BEGIN
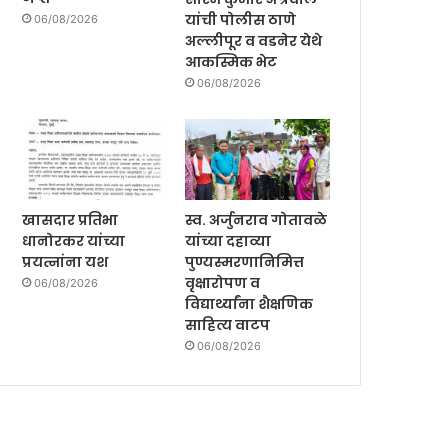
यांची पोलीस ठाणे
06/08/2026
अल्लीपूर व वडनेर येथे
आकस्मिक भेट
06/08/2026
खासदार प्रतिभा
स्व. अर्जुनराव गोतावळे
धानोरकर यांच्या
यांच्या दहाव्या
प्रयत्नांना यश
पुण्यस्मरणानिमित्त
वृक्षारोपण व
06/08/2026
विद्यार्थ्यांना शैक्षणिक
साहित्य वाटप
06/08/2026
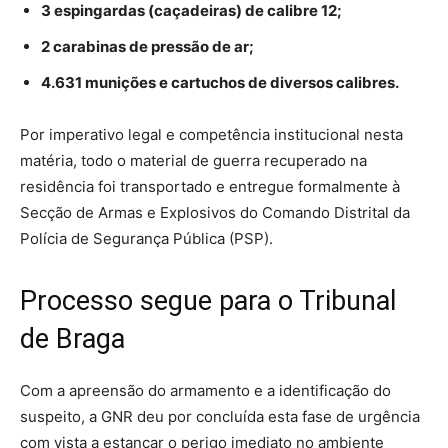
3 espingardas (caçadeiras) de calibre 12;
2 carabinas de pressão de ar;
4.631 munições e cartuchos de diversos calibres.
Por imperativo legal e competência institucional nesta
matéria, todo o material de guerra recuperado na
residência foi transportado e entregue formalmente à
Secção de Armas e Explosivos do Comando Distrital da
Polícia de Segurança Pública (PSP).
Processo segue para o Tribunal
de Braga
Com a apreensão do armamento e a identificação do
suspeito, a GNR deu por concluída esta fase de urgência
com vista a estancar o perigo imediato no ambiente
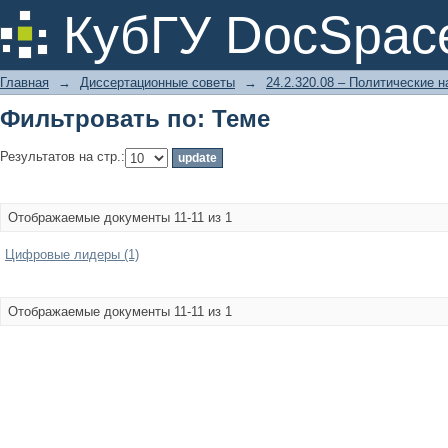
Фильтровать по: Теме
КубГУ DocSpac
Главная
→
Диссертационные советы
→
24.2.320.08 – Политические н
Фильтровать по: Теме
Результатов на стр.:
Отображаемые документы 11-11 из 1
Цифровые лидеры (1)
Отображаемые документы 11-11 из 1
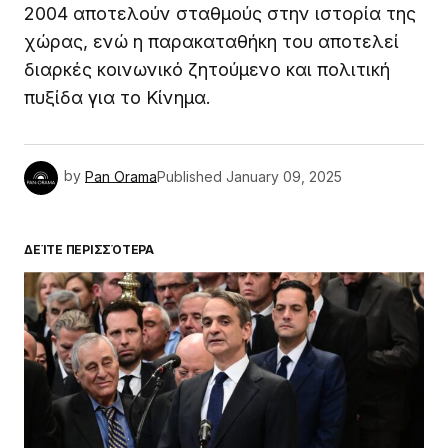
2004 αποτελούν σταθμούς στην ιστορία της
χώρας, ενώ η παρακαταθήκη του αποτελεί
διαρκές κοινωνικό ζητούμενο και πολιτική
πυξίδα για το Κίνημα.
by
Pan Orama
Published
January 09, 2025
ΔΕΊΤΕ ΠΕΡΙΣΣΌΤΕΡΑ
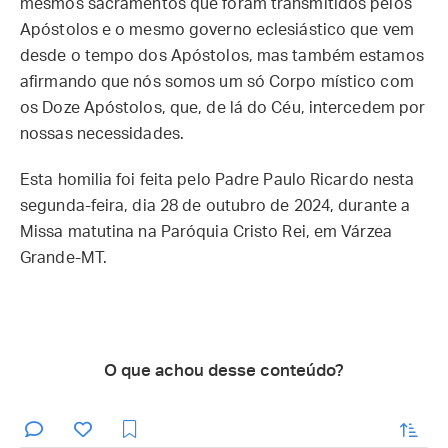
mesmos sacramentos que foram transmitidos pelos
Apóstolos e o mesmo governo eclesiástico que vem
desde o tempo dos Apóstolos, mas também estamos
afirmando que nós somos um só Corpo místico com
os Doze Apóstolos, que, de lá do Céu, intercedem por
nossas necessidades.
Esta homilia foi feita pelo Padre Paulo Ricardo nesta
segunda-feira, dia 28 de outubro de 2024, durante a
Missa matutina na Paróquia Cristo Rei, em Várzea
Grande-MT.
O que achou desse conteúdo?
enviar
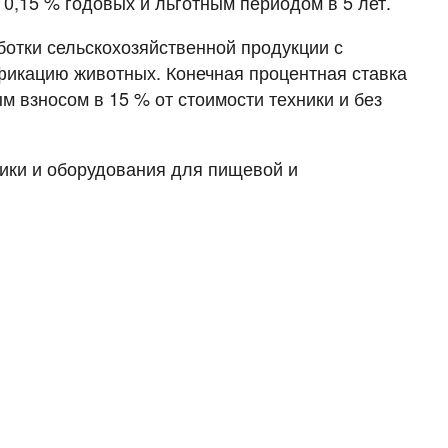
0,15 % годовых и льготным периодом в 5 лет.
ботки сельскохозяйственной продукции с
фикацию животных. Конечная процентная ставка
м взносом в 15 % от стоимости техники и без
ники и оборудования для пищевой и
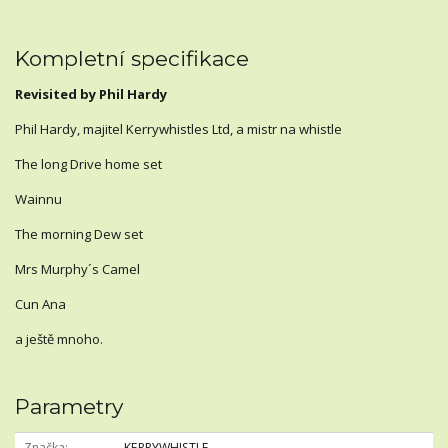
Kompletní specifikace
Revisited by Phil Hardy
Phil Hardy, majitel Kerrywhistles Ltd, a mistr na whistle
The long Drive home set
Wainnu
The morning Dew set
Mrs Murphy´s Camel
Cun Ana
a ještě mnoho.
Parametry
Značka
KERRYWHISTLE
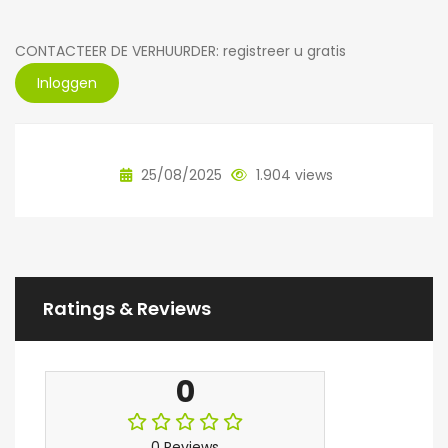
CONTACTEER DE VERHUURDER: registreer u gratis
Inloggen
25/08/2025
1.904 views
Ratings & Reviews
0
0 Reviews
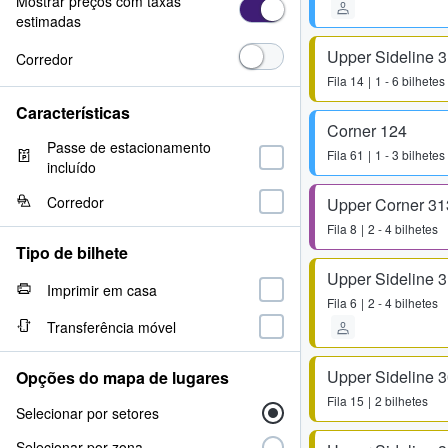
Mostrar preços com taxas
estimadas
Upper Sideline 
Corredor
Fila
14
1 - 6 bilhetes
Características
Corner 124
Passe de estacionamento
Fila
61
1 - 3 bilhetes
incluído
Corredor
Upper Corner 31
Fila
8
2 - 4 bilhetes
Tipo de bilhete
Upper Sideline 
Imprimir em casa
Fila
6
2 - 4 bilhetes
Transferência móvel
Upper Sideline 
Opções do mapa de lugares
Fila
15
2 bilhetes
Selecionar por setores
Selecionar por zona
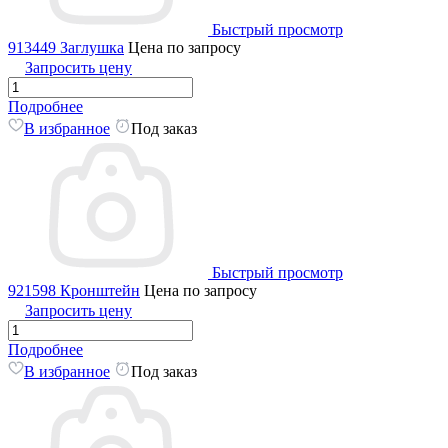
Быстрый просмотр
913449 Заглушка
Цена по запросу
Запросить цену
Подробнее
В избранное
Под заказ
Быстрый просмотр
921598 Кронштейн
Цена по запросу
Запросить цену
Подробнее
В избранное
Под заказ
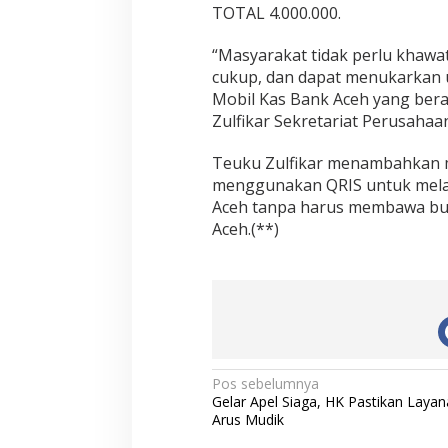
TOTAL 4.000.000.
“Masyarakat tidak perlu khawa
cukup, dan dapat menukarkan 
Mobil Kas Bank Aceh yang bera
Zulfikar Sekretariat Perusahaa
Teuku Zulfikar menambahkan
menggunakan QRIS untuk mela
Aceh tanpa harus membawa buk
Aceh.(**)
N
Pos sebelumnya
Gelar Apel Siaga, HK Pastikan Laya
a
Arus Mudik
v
END
BEGIN
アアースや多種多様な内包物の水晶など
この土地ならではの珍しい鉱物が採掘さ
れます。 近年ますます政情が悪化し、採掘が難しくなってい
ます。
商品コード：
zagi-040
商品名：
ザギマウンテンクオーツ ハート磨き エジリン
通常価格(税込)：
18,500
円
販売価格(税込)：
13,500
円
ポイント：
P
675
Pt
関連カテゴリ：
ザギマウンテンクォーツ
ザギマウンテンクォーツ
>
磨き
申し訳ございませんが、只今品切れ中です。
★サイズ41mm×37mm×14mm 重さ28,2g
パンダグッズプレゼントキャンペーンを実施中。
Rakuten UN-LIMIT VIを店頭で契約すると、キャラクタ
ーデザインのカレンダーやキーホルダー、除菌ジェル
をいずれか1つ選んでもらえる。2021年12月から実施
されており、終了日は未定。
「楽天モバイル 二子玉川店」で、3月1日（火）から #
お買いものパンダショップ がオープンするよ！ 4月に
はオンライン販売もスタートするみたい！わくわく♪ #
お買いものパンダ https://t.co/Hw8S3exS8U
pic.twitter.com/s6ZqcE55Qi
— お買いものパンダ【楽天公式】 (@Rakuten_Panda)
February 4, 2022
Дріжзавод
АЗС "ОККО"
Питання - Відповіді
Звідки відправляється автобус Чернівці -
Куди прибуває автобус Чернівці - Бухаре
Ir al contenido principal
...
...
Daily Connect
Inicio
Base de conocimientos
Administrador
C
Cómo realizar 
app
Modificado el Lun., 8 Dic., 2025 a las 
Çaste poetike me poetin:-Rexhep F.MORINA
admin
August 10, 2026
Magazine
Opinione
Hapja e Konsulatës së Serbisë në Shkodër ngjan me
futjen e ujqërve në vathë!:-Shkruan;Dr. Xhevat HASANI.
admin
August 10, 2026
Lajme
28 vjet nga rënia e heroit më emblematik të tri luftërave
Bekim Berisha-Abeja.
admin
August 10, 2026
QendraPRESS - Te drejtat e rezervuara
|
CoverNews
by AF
END
Write down exactly what the lines above say, from the line holding "यांची पोलीस ठाणे" through the line holding "3 espingardas (caçadeiras) de calibre 12;", and nothing more. Do not copy the pictures.

यांची पोलीस ठाणे
06/08/2026
अल्लीपूर व वडनेर येथे
आकस्मिक भेट
06/08/2026
खासदार प्रतिभा
स्व. अर्जुनराव गोतावळे
धानोरकर यांच्या
यांच्या दहाव्या
प्रयत्नांना यश
पुण्यस्मरणानिमित्त
वृक्षारोपण व
06/08/2026
विद्यार्थ्यांना शैक्षणिक
साहित्य वाटप
06/08/2026
3 espingardas (caçadeiras) de calibre 12;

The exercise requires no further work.